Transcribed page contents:
· · · · ·

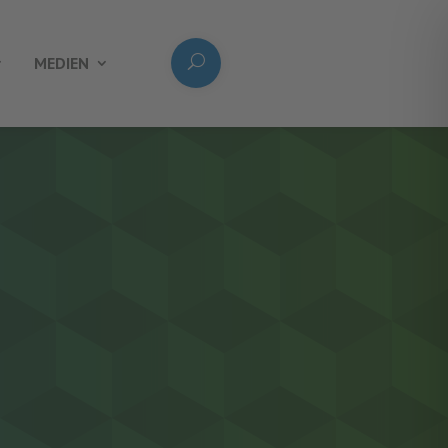
MEDIEN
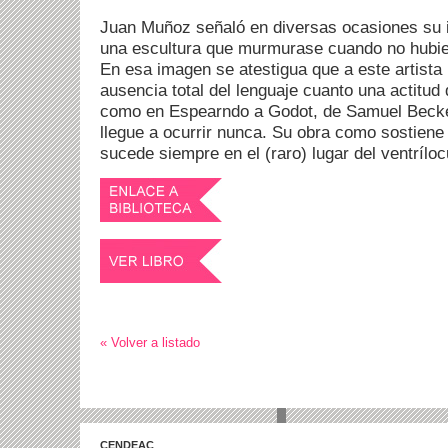
Juan Muñoz señaló en diversas ocasiones su i
una escultura que murmurase cuando no hubies
En esa imagen se atestigua que a este artista 
ausencia total del lenguaje cuanto una actitud
como en Espearndo a Godot, de Samuel Becket
llegue a ocurrir nunca. Su obra como sostien
sucede siempre en el (raro) lugar del ventríloc
« Volver a listado
CENDEAC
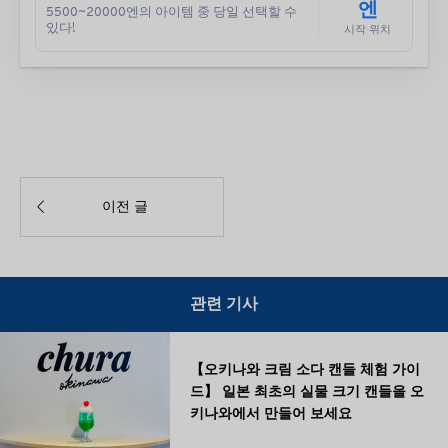
엔
5500~20000엔의 아이템 중 당일 선택할 수
있다!
시작 위치

이전 글
관련 기사
【오키나와 크림 소다 캔들 체험 가이
드】 일본 최초의 실물 크기 캔들을 오
키나와에서 만들어 보세요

· · · · ·

Go through the data and gather every line that holds "como".

como en Espearndo a Godot, de Samuel Becket
llegue a ocurrir nunca. Su obra como sostien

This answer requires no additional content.